According to our initial efficacy evaluation (April 2021 to July 2023), data from 24 pts showed: median age 57, mostly male (87.5%), ECOG 0 (100%), Child-Pugh B (100%). CNLC staging: Ib (1), IIa (1), IIb (3), IIIa (12), IIIb (7). BCLC staging: B (5), C (19). HBV/HCV infection: 91.7%. AFP >400ng/ml: 58.3%, tumor diameter >10 cm: 54.2%. ORR: 29.2% (7 PR), DCR: 87.5% (7 PR, 14 SD).
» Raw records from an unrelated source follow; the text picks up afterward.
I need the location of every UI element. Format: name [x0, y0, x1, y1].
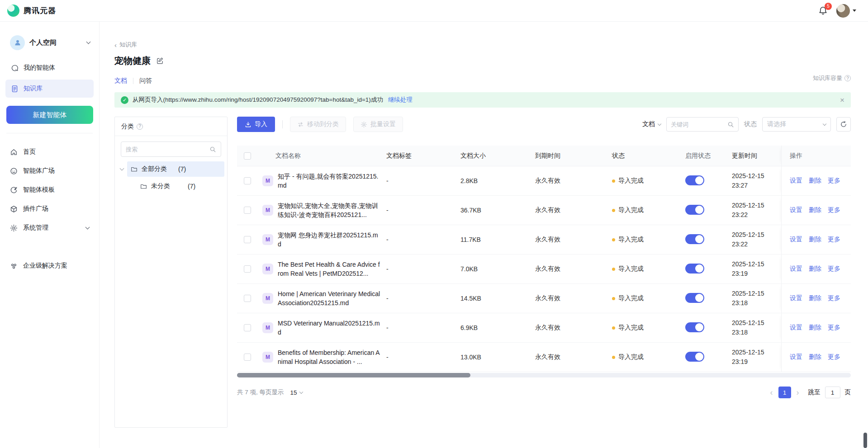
- brand-logo[interactable]: 腾讯元器: [7, 5, 56, 17]
- delete-link[interactable]: 删除: [809, 294, 821, 302]
- row-checkbox[interactable]: [244, 354, 251, 361]
- page-size-select[interactable]: 15: [290, 389, 303, 396]
- sidebar-item-agent-plaza[interactable]: 智能体广场: [0, 161, 99, 180]
- robot-icon: [10, 167, 18, 175]
- delete-link[interactable]: 删除: [809, 206, 821, 214]
- sidebar-item-enterprise[interactable]: 企业级解决方案: [0, 256, 99, 275]
- move-to-category-button[interactable]: 移动到分类: [290, 117, 346, 132]
- settings-link[interactable]: 设置: [790, 324, 802, 332]
- expire-time: 永久有效: [529, 294, 606, 302]
- update-time: 2025-12-15 23:27: [726, 171, 781, 190]
- update-time: 2025-12-15 23:18: [726, 318, 781, 337]
- settings-link[interactable]: 设置: [790, 353, 802, 361]
- select-all-checkbox[interactable]: [244, 152, 251, 160]
- doc-type-filter[interactable]: 文档: [642, 120, 661, 128]
- row-checkbox[interactable]: [244, 295, 251, 302]
- row-checkbox[interactable]: [244, 207, 251, 214]
- sidebar-item-knowledge-base[interactable]: 知识库: [5, 80, 94, 98]
- breadcrumb-back[interactable]: ‹ 知识库: [114, 41, 137, 49]
- capacity-indicator[interactable]: 知识库容量 ?: [813, 74, 851, 82]
- sidebar-item-my-agents[interactable]: 我的智能体: [5, 59, 94, 77]
- chevron-down-icon: [823, 122, 826, 125]
- delete-link[interactable]: 删除: [809, 324, 821, 332]
- horizontal-scrollbar[interactable]: [237, 373, 851, 377]
- create-agent-button[interactable]: 新建智能体: [6, 106, 93, 124]
- settings-link[interactable]: 设置: [790, 236, 802, 244]
- import-button[interactable]: 导入: [237, 117, 275, 132]
- more-link[interactable]: 更多: [828, 206, 840, 214]
- row-checkbox[interactable]: [244, 324, 251, 331]
- row-checkbox[interactable]: [244, 265, 251, 273]
- notification-bell-button[interactable]: 5: [818, 6, 828, 16]
- current-page-button[interactable]: 1: [778, 387, 791, 398]
- category-search: [121, 141, 221, 157]
- horizontal-scrollbar-thumb[interactable]: [237, 373, 470, 377]
- enable-toggle[interactable]: [685, 264, 704, 274]
- delete-link[interactable]: 删除: [809, 353, 821, 361]
- yuanqi-logo-icon: [7, 5, 19, 17]
- nav-item-label: 企业级解决方案: [23, 262, 67, 270]
- enable-toggle[interactable]: [685, 352, 704, 362]
- row-checkbox[interactable]: [244, 236, 251, 243]
- batch-settings-button[interactable]: 批量设置: [353, 117, 403, 132]
- continue-processing-link[interactable]: 继续处理: [388, 96, 413, 104]
- toolbar-divider: [282, 120, 283, 128]
- user-menu[interactable]: [836, 4, 856, 18]
- jump-page-input[interactable]: [825, 387, 840, 398]
- expire-time: 永久有效: [529, 236, 606, 244]
- document-name[interactable]: The Best Pet Health & Care Advice from R…: [278, 260, 381, 278]
- delete-link[interactable]: 删除: [809, 236, 821, 244]
- delete-link[interactable]: 删除: [809, 177, 821, 185]
- sidebar-item-label: 知识库: [24, 85, 43, 93]
- enable-toggle[interactable]: [685, 322, 704, 332]
- document-name[interactable]: Benefits of Membership: American Animal …: [278, 348, 381, 366]
- tree-item-all-categories[interactable]: 全部分类 (7): [115, 161, 227, 177]
- more-link[interactable]: 更多: [828, 177, 840, 185]
- import-status: 导入完成: [606, 294, 678, 302]
- import-status: 导入完成: [606, 324, 678, 332]
- more-link[interactable]: 更多: [828, 324, 840, 332]
- document-name[interactable]: 宠物网 您身边养宠社群20251215.md: [278, 231, 381, 249]
- workspace-switcher[interactable]: 个人空间: [0, 33, 99, 52]
- enable-toggle[interactable]: [685, 175, 704, 185]
- sidebar-item-system-admin[interactable]: 系统管理: [0, 218, 99, 237]
- enable-toggle[interactable]: [685, 205, 704, 215]
- more-link[interactable]: 更多: [828, 236, 840, 244]
- sidebar-item-home[interactable]: 首页: [0, 142, 99, 161]
- category-header: 分类 ?: [115, 117, 227, 136]
- document-name[interactable]: Home | American Veterinary Medical Assoc…: [278, 289, 381, 307]
- sidebar-item-plugin-plaza[interactable]: 插件广场: [0, 199, 99, 218]
- delete-link[interactable]: 删除: [809, 265, 821, 273]
- banner-close-icon[interactable]: ×: [840, 96, 844, 104]
- tab-qa[interactable]: 问答: [139, 77, 152, 85]
- filters: 文档 状态 请选择: [642, 117, 851, 132]
- col-update-time: 更新时间: [726, 152, 781, 160]
- document-name[interactable]: 知乎 - 有问题,就会有答案20251215.md: [278, 172, 381, 190]
- main-content: ‹ 知识库 宠物健康 文档 问答 知识库容量 ? ✓ 从网页导入(https:/: [100, 22, 868, 448]
- sidebar-item-label: 我的智能体: [24, 64, 55, 72]
- keyword-input[interactable]: [671, 121, 725, 128]
- settings-link[interactable]: 设置: [790, 177, 802, 185]
- next-page-button[interactable]: ›: [796, 388, 800, 396]
- category-search-input[interactable]: [126, 146, 207, 153]
- settings-link[interactable]: 设置: [790, 206, 802, 214]
- enable-toggle[interactable]: [685, 234, 704, 244]
- enable-toggle[interactable]: [685, 293, 704, 303]
- refresh-button[interactable]: [836, 117, 851, 132]
- settings-link[interactable]: 设置: [790, 294, 802, 302]
- document-name[interactable]: 宠物知识,宠物大全,宠物美容,宠物训练知识-波奇宠物百科2025121...: [278, 201, 381, 219]
- settings-link[interactable]: 设置: [790, 265, 802, 273]
- table-row: M The Best Pet Health & Care Advice from…: [237, 255, 851, 284]
- sidebar-item-agent-templates[interactable]: 智能体模板: [0, 180, 99, 199]
- rename-icon[interactable]: [156, 57, 164, 65]
- vertical-scrollbar-thumb[interactable]: [863, 433, 867, 448]
- document-name[interactable]: MSD Veterinary Manual20251215.md: [278, 319, 381, 337]
- more-link[interactable]: 更多: [828, 353, 840, 361]
- more-link[interactable]: 更多: [828, 294, 840, 302]
- prev-page-button[interactable]: ‹: [769, 388, 774, 396]
- tab-documents[interactable]: 文档: [114, 77, 127, 85]
- more-link[interactable]: 更多: [828, 265, 840, 273]
- tree-item-uncategorized[interactable]: 未分类 (7): [115, 179, 227, 194]
- row-checkbox[interactable]: [244, 177, 251, 184]
- status-filter-select[interactable]: 请选择: [762, 117, 831, 132]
Surgical conversion rate: 16.7% (4/24), achieving R0 resection and no patients achieved pCR. Common TRAEs: anemia (4/24), platelet count decrease (14/24), white blood cell decrease (5/24), no grade 4+ TRAEs observed. The mOS and mPFS for these 24 pts were recently determined to be 13.55 months and 7.35 months, respectively.

Conclusions

The modified regimen of FOLOFOX-HAIC with Sintilimab and IBI305, especially with tailored chemotherapy and targeted therapy doses, shows promising safety and efficacy for patients with unresectable HCC and Child-Pugh B liver function. This emphasizes the necessity of incorporating this subgroup into broader clinical trials.

Clinical trial identification

NCT05616390.

Editorial acknowledgement

Legal entity responsible for the study

The authors.

Funding

Has not received any funding.

Disclosure

All authors have declared no conflicts of interest.